McKusick - Nathans Institute of Genetic Medicine, Johns Hopkins University School of Medicine, Baltimore, MD 21205, USA.
Biol Direct. 2010 Feb 17;5:10. doi: 10.1186/1745-6150-5-10.
The Z-curve is a three dimensional representation of DNA sequences proposed over a decade ago and has been extensively applied to sequence segmentation, horizontal gene transfer detection, and sequence analysis. Based on the Z-curve, a "genome order index," was proposed, which is defined as S = a2+ c2+t2+g2, where a, c, t, and g are the nucleotide frequencies of A, C, T, and G, respectively. This index was found to be smaller than 1/3 for almost all tested genomes, which was taken as support for the existence of a constraint on genome composition. A geometric explanation for this constraint has been suggested. Each genome was represented by a point P whose distance from the four faces of a regular tetrahedron was given by the frequencies a, c, t, and g. They claimed that an inscribed sphere of radius r = 1/ square root 3 contains almost all points corresponding to various genomes, implying that S <r2. The distribution of the points P obtained by S was studied using the Z-curve.

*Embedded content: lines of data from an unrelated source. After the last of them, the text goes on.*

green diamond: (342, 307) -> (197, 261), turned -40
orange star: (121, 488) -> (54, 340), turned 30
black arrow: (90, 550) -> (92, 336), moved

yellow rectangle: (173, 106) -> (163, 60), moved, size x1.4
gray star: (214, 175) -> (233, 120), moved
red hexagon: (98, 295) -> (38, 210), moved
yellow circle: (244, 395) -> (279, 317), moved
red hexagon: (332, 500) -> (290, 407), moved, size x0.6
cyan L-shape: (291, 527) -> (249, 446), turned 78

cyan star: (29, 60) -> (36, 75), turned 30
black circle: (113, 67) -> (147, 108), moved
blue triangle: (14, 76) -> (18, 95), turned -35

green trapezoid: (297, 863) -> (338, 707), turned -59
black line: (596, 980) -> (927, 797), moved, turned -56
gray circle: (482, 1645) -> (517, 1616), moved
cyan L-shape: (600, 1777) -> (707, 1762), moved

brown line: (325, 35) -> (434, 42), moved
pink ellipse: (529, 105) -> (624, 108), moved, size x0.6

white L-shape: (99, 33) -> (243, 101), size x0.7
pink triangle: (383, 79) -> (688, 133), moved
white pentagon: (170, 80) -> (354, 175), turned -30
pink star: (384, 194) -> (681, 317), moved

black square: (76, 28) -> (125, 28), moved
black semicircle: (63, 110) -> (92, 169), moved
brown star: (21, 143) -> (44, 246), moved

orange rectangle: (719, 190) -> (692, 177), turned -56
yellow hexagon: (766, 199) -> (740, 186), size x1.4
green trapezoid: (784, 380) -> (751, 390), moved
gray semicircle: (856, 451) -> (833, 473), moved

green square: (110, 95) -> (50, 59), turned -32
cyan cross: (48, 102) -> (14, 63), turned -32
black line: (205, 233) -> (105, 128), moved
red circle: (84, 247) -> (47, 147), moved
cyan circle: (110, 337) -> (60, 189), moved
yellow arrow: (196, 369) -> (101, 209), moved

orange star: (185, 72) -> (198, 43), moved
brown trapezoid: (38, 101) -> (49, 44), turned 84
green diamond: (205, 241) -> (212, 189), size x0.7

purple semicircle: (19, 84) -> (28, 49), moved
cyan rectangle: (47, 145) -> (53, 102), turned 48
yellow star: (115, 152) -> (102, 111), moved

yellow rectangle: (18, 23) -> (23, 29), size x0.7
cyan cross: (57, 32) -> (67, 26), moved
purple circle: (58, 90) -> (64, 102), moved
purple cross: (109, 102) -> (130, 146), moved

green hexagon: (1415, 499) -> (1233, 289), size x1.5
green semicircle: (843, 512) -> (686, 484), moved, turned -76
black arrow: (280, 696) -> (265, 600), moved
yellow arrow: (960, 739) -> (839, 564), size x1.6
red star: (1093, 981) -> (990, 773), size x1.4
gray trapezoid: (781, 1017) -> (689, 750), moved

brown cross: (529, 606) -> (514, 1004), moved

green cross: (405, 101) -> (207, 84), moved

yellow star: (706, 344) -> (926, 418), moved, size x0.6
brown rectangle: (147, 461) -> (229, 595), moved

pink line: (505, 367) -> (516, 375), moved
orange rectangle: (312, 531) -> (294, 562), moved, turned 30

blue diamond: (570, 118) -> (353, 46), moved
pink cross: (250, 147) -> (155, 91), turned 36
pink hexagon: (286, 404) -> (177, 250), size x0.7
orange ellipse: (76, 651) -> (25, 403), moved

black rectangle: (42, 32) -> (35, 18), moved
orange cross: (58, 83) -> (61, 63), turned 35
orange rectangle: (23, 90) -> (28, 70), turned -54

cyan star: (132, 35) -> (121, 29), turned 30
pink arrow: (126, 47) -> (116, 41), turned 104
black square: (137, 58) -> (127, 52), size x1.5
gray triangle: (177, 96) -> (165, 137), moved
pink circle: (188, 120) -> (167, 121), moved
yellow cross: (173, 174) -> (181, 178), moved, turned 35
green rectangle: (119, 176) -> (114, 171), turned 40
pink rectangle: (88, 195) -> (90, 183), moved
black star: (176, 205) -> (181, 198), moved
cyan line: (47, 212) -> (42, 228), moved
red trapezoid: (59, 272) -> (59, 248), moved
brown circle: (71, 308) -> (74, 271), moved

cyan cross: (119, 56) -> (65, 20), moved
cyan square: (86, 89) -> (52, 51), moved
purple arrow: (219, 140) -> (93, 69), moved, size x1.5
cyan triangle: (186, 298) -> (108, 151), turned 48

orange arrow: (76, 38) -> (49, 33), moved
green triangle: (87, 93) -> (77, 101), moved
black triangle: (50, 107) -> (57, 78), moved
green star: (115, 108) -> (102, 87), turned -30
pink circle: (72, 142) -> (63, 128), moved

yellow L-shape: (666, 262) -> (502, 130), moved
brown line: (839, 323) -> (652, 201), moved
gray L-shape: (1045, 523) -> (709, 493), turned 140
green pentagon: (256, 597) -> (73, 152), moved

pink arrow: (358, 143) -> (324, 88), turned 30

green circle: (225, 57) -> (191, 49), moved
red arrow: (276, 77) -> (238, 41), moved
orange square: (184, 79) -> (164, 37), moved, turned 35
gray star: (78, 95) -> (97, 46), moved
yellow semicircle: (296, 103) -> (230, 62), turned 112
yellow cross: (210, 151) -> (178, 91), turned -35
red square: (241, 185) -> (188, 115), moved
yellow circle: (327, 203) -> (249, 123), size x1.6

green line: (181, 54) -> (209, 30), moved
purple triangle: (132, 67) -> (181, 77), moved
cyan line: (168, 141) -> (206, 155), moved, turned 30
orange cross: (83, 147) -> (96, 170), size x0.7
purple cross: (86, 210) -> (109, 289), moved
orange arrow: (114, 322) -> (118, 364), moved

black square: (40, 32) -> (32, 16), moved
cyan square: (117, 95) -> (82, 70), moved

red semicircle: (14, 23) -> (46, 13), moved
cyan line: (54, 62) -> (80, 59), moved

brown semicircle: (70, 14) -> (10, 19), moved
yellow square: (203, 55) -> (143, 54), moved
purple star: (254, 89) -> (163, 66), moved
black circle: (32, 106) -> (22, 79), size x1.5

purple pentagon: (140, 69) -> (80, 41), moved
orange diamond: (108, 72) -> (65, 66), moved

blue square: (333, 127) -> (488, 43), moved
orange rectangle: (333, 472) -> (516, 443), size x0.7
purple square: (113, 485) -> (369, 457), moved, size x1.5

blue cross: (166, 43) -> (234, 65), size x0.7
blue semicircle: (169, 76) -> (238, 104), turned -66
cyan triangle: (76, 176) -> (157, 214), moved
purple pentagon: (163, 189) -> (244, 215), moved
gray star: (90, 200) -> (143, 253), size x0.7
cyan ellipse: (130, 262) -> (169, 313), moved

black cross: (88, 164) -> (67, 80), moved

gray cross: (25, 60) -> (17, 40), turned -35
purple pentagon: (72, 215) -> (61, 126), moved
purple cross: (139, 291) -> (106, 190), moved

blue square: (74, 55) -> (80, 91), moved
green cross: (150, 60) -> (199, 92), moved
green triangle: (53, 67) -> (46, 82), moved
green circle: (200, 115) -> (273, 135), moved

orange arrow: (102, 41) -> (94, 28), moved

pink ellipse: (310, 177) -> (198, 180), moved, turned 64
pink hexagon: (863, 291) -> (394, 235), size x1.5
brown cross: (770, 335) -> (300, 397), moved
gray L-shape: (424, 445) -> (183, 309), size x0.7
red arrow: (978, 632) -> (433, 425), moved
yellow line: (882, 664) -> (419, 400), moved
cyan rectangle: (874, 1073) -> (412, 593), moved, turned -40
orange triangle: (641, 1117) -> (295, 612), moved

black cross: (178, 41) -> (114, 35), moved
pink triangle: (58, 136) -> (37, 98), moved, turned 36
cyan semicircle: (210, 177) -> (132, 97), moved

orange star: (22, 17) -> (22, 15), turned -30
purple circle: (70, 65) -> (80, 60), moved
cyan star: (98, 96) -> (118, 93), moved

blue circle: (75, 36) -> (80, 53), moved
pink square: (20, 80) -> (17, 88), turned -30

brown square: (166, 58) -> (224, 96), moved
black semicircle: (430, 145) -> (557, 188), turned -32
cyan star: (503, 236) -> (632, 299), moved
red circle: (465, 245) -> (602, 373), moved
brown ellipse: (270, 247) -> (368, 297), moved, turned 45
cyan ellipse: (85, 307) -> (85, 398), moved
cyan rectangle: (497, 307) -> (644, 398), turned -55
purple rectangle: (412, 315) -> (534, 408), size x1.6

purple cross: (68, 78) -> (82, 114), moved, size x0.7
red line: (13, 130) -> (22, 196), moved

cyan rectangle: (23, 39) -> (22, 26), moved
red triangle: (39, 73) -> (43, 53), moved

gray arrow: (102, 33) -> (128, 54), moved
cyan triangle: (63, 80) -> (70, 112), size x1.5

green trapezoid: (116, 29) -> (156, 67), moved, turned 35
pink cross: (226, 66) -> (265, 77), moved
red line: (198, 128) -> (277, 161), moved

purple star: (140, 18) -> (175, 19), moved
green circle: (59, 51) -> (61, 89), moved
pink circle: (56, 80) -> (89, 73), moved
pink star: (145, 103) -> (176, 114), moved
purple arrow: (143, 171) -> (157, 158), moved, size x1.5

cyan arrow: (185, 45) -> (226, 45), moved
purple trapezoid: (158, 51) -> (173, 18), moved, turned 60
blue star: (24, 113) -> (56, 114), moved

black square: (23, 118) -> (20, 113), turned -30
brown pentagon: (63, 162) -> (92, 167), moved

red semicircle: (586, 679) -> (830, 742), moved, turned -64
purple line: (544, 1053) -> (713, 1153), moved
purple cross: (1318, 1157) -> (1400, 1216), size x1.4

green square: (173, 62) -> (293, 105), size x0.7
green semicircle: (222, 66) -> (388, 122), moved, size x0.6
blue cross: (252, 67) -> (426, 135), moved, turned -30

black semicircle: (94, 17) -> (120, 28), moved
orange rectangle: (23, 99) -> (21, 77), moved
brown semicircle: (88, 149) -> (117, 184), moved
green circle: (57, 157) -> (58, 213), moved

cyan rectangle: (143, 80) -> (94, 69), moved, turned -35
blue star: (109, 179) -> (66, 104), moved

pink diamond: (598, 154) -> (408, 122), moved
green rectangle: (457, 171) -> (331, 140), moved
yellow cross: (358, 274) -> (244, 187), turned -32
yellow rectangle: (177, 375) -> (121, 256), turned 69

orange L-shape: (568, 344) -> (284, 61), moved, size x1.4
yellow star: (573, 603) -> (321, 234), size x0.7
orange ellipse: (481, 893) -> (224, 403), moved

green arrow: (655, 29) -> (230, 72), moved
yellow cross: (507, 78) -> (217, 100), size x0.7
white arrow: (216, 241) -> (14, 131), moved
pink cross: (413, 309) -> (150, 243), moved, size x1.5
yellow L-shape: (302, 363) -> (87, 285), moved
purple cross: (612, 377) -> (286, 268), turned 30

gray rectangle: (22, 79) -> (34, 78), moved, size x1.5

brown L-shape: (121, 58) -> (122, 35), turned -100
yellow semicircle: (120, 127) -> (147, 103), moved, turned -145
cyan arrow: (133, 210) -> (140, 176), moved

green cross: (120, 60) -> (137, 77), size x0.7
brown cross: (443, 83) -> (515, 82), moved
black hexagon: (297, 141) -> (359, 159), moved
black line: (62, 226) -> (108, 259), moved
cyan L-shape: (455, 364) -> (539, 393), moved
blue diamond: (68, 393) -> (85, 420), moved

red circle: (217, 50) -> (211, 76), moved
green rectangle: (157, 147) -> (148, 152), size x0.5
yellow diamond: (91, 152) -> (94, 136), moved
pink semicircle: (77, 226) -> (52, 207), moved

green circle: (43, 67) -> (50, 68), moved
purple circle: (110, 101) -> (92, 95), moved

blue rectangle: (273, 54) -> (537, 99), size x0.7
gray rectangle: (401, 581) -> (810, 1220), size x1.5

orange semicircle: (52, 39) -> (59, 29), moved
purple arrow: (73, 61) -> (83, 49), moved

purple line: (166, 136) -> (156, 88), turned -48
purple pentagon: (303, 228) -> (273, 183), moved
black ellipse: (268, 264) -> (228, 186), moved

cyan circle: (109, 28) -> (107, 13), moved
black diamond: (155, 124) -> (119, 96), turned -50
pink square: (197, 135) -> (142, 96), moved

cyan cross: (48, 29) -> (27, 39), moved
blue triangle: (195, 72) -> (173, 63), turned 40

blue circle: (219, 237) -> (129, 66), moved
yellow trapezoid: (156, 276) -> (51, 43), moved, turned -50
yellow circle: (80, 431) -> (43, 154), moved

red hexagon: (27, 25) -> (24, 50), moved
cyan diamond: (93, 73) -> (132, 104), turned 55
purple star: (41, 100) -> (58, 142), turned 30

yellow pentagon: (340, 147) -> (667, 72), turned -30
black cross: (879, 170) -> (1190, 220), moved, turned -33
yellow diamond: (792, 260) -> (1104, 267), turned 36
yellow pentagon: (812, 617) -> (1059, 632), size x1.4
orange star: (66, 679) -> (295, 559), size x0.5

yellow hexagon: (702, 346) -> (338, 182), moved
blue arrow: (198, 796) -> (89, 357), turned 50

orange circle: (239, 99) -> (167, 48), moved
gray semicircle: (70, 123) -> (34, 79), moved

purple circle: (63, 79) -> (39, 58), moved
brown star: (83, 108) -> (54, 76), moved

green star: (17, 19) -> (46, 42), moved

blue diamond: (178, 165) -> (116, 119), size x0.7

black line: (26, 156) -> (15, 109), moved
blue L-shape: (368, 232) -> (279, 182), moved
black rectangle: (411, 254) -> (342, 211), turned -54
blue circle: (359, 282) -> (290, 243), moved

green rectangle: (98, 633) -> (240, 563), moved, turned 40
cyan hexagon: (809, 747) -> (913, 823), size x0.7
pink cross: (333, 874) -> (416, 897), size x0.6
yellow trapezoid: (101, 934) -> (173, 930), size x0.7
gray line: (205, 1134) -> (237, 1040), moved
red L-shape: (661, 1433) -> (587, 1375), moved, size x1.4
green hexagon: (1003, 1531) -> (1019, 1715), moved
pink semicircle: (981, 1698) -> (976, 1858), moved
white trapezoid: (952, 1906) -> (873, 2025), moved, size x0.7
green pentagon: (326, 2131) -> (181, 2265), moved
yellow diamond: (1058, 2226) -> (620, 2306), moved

In this work, we studied the basic properties of the Z-curve using the "genome order index" as a case study. We show that (1) the calculation of the radius of the inscribed sphere of a regular tetrahedron is incorrect, (2) the S index is narrowly distributed, (3) based on the second parity rule, the S index can be derived directly from the Shannon entropy and is, therefore, redundant, and (4) the Z-curve suffers from over dimensionality, and the dimension stands for GC content alone suffices to represent any given genome.
The "genome order index" S does not represent a constraint on nucleotide composition. Moreover, S can be easily computed from the Gini-Simpson index and be directly derived from entropy and is redundant. Overall, the Z-curve and S are over-complicated measures to GC content and Shannon H index, respectively.
Z 曲线是一种三维表示 DNA 序列的方法,十多年前提出,已广泛应用于序列分割、水平基因转移检测和序列分析。基于 Z 曲线,提出了“基因组顺序指数”,定义为 S = a2+ c2+t2+g2,其中 a、c、t 和 g 分别是 A、C、T 和 G 的核苷酸频率。几乎所有测试的基因组的这个指数都小于 1/3,这被认为是基因组组成存在约束的支持。已经提出了这种约束的几何解释。每个基因组都由一个点 P 表示,该点 P 距离正四面体的四个面的距离由频率 a、c、t 和 g 给出。他们声称,半径为 r = 1/ square root 3 的内接球几乎包含了对应于各种基因组的所有点,这意味着 S <r2。使用 Z 曲线研究了通过 S 获得的点 P 的分布。
在这项工作中,我们使用“基因组顺序指数”作为案例研究,研究了 Z 曲线的基本性质。我们表明:(1)正四面体内接球半径的计算是不正确的;(2)S 指数分布较窄;(3)基于第二奇偶规则,S 指数可以直接从香农熵推导出来,因此是多余的;(4)Z 曲线存在过度维数,并且维度仅足以代表任何给定的基因组的 GC 含量。
“基因组顺序指数”S 不代表核苷酸组成的约束。此外,S 可以从基尼-辛普森指数轻松计算,并直接从熵推导出来,因此是多余的。总体而言,Z 曲线和 S 分别是 GC 含量和香农 H 指数的过度复杂的度量。